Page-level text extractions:
*****

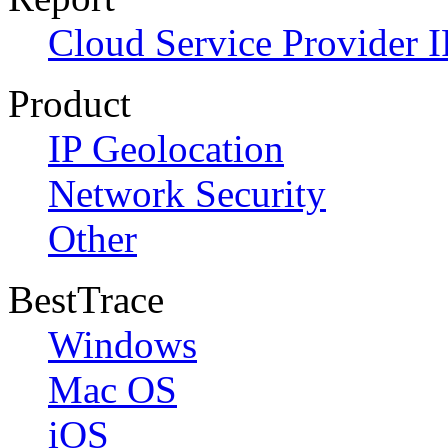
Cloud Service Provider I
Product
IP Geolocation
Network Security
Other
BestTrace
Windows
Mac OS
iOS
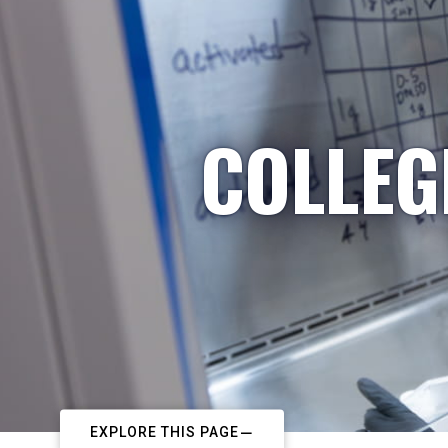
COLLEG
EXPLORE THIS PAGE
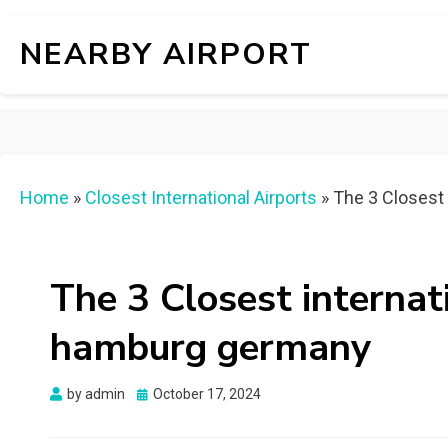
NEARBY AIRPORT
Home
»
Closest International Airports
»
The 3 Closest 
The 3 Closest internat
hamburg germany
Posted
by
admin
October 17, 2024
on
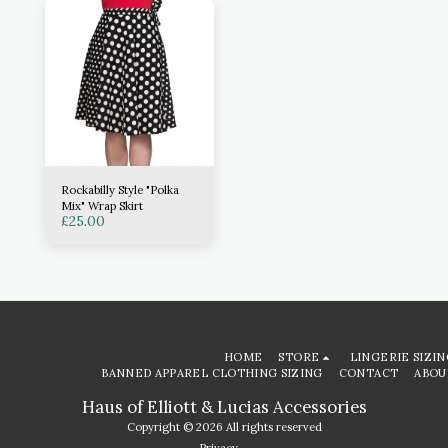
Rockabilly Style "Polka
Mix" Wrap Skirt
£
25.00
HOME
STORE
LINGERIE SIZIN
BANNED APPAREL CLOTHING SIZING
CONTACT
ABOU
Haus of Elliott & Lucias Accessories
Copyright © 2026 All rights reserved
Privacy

*****

**WORK INSTRUCTION**
The number alone, please: how many lines in the data contain the string "Closest"?

**WRITTEN REPLY**
3